Adamsberg fit un signe, indiquant qu’il connaissait le nom.
— Réal s’est pendu le jour de ses vingt-neuf ans.
— Il y a eu des lettres de vengeance ? Des menaces ?
— De quoi parle-t-on ? intervint l’épouse, dont le visage était à l’inverse harmonieux et réglementaire. Le décès de Père n’est pas naturel, c’est cela ? Vous avez des doutes ? Si oui, dites-le. Depuis ce matin, la police ne nous a pas fourni une seule information claire. Père serait mort, mais on ne sait même pas s’il s’agit de Père. Et votre adjoint ne nous a pas encore autorisés à voir le corps. Pourquoi ?

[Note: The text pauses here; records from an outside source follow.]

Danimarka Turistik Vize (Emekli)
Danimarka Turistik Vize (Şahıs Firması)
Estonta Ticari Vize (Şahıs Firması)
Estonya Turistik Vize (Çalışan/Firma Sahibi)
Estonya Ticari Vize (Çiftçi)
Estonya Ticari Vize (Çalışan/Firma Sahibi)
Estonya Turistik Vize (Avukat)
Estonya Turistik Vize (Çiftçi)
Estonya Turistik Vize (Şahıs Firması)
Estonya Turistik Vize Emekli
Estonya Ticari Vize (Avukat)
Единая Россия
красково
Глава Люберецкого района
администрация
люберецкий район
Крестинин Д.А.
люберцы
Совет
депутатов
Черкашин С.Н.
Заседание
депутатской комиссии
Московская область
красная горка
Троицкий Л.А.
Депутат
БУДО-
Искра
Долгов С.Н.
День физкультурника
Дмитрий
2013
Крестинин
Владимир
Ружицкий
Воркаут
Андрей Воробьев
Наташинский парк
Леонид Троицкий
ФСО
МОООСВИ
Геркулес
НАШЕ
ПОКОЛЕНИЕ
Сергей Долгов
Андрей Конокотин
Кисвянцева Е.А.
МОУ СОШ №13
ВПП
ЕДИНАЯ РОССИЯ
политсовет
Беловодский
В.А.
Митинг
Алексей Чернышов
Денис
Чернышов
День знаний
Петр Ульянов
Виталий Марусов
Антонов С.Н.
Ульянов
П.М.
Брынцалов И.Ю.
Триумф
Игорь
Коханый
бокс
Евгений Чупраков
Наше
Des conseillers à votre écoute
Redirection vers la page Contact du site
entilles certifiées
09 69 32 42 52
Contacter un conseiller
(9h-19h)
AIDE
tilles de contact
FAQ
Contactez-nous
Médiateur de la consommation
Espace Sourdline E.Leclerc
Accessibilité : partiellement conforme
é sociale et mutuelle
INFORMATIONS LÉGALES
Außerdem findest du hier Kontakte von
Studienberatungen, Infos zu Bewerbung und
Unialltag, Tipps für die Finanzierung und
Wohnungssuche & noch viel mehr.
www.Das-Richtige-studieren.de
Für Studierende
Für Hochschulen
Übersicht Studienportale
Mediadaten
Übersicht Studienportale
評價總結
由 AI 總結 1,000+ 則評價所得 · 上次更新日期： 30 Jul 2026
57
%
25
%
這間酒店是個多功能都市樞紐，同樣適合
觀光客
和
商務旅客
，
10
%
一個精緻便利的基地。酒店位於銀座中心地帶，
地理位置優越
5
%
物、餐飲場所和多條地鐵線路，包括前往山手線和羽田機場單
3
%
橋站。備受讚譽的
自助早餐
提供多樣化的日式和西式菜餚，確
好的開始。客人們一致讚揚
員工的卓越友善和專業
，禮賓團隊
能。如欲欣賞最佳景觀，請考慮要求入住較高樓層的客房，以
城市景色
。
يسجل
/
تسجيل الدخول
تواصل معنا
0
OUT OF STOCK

— Parce que c’est difficile.
— Parce que Père, si c’est Père, continua-t-elle, est mort dans les bras d’une pute ? Cela m’étonnerait de lui. Ou d’une femme de la haute ? Vous étouffez quelque chose, pour la tranquillité de quelques intouchables ? Car oui, mon beau-père connaissait beaucoup d’intouchables, à commencer par l’ancien ministre de la Justice qui est vérolé jusqu’aux os.
— Hélène, je t’en prie, dit Pierre, qui la laissait faire sciemment.
— Je vous rappelle que c’est son père, enchaîna Hélène, et qu’il a le droit de tout voir et de tout savoir avant vous, et avant les intouchables. On voit le corps ou on se tait.
— Cela me paraît raisonnable, dit Pierre, avec ce ton de l’avocat qui scelle un compromis.
— Il n’y a pas de corps, dit Adamsberg en regardant la femme dans les yeux.
— Il n’y a pas de corps, répéta Pierre, mécaniquement.